Requirement:
The expected response is a copy of every line in the entries below that includes the word "melhores".

Page images and extracted text
==================================================

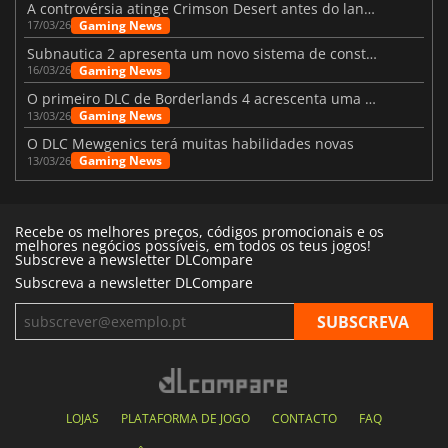
A controvérsia atinge Crimson Desert antes do lançamento
Gaming News
17/03/26
Subnautica 2 apresenta um novo sistema de construção de bases
Gaming News
16/03/26
O primeiro DLC de Borderlands 4 acrescenta uma nova personagem e muito mais
Gaming News
13/03/26
O DLC Mewgenics terá muitas habilidades novas
Gaming News
13/03/26
Recebe os melhores preços, códigos promocionais e os
melhores negócios possíveis, em todos os teus jogos!
Subscreve a newsletter DLCompare
Subscreva a newsletter DLCompare
LOJAS
PLATAFORMA DE JOGO
CONTACTO
FAQ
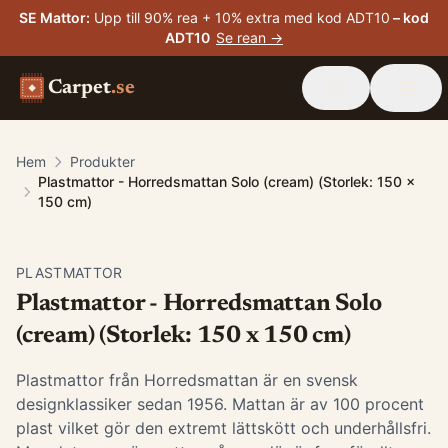
SE Mattor
:
Upp till 90% rea + 10% extra med kod ADT10
– kod
ADT10
Se rean →
Carpet
.se
Hem
Produkter
Plastmattor - Horredsmattan Solo (cream) (Storlek: 150 x
150 cm)
PLASTMATTOR
Plastmattor - Horredsmattan Solo
(cream) (Storlek: 150 x 150 cm)
Plastmattor från Horredsmattan är en svensk
designklassiker sedan 1956. Mattan är av 100 procent
plast vilket gör den extremt lättskött och underhållsfri.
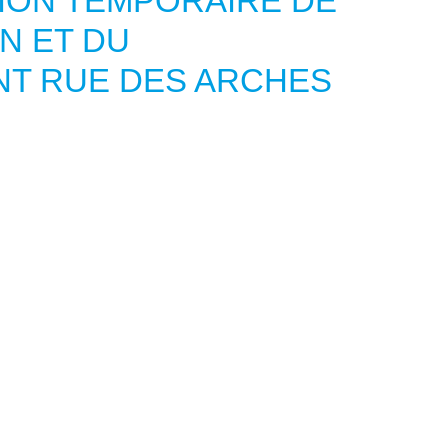
ION TEMPORAIRE DE
N ET DU
NT RUE DES ARCHES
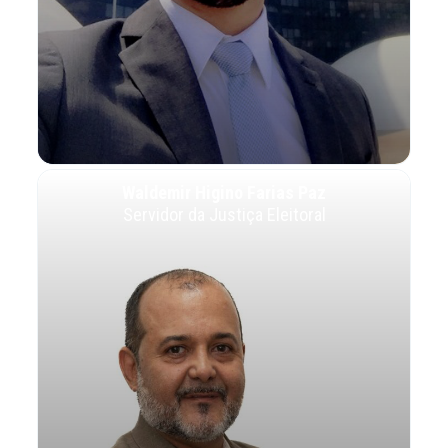
Waldemir Higino Farias Paz
Servidor da Justiça Eleitoral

==================================================

Your solution:
Recebe os melhores preços, códigos promocionais e os
melhores negócios possíveis, em todos os teus jogos!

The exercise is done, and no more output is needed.